Suggestion – One of my favourite camping foods. Incredibly easy to cook, hardly uses any water so takes seconds to boil enough and is warm and filling.


Suggestion – Never bring normal rice as everything takes twice as long to cook on a camping stove as on a stove at home and rice already takes 20mins so thats 40mins…. nightmare. 10min boil in the bag rice is OK but the best kind is the pre-cooked type in a sachet such as Tilda Steamed Rice or Uncle Ben’s Express. Also see instant risotto in the dinner section below.

Pasta and noodles

Suggestion – Just like rice never bring any kind of pasta which takes 10 or more minutes to cook normally. Only use quick cook types or instant meal types (like Pasta n’Sauce). Noodles tend to be faster than pasta and some pre-cooked types are virtually instant- you just stir them around in a little boiling water to heat them and eat.

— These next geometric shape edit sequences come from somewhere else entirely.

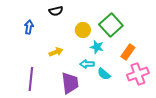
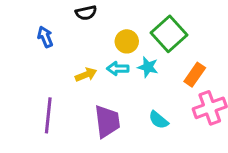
blue arrow: (29, 27) -> (45, 37), turned -32
cyan arrow: (87, 64) -> (118, 69), moved
cyan semicircle: (104, 74) -> (158, 120), moved

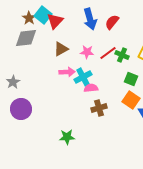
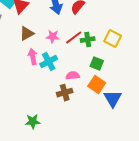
green cross: (122, 55) -> (88, 40), turned -32
pink arrow: (67, 72) -> (33, 57), turned -98
pink semicircle: (91, 88) -> (73, 76), moved

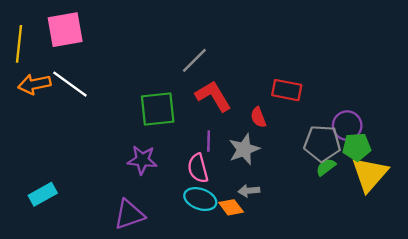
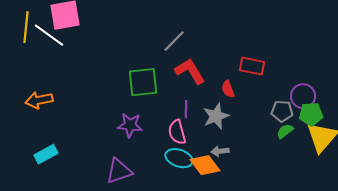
orange arrow: (34, 84) -> (39, 100), moved
white line: (70, 84) -> (49, 35), moved
gray pentagon: (322, 143) -> (282, 111), size x0.7
orange diamond: (231, 207) -> (205, 165), size x1.4

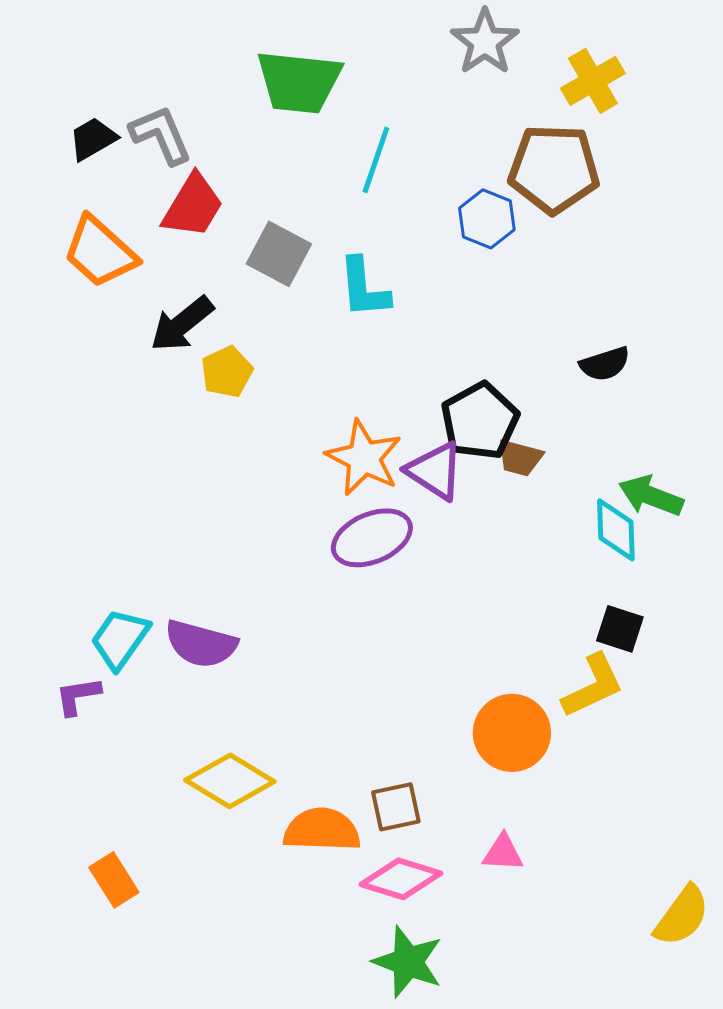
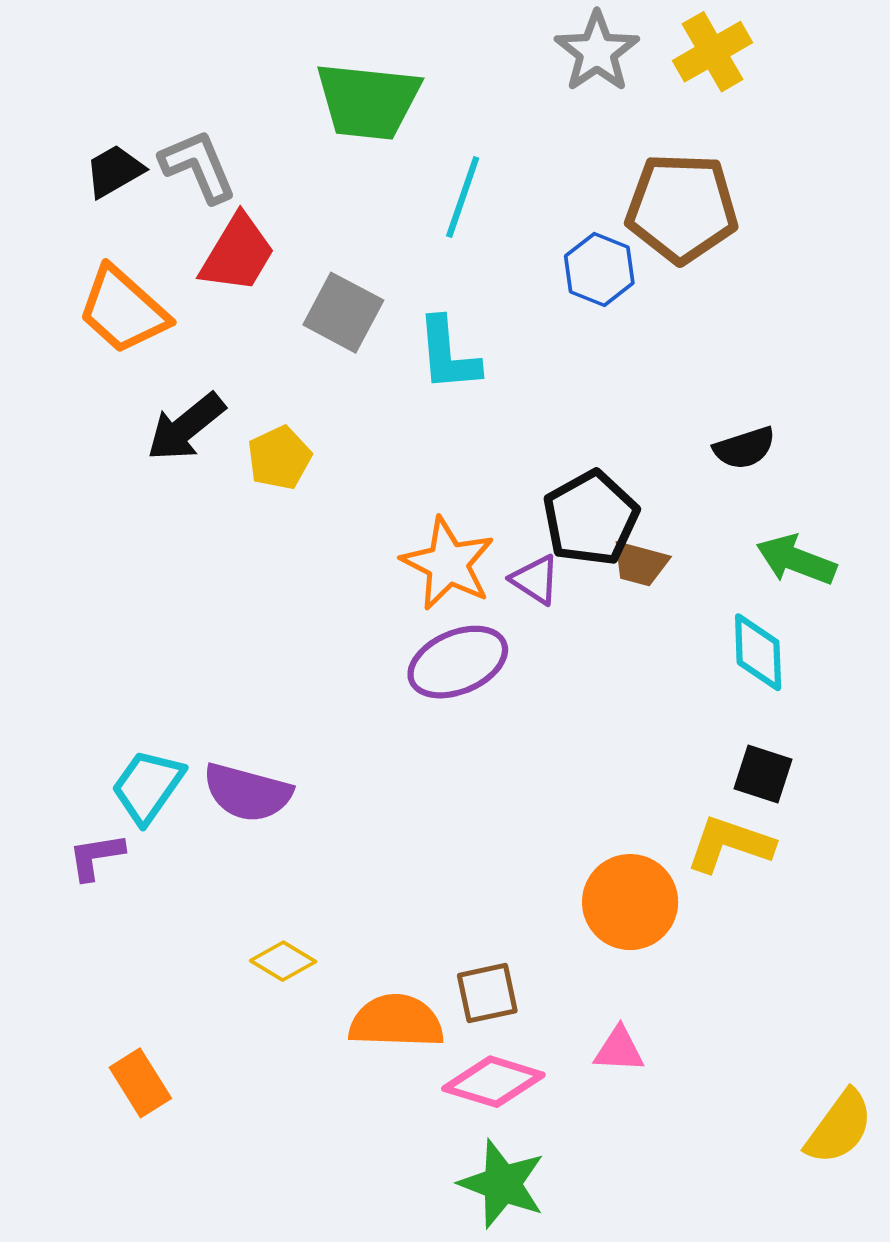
yellow cross: (593, 81) -> (713, 52), moved
black arrow: (182, 324) -> (186, 427), moved
purple triangle: (435, 471) -> (535, 580), size x0.7
green arrow: (651, 496) -> (796, 560), moved
yellow L-shape: (593, 686) -> (730, 844), turned -136
yellow diamond: (230, 781) -> (283, 961), size x0.6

Suggestion – My other favourite carb along with instant mash. Get sachets of risotto which are already cooked with various flavours in like Uncle Ben’s Risotto. You can even boil the sachet in water without opening it then eat it out of the sachet when hot. Just pour two or three dessert spoons of boiling water into the sachet after opening and give it a stir. No washing up! Yeah!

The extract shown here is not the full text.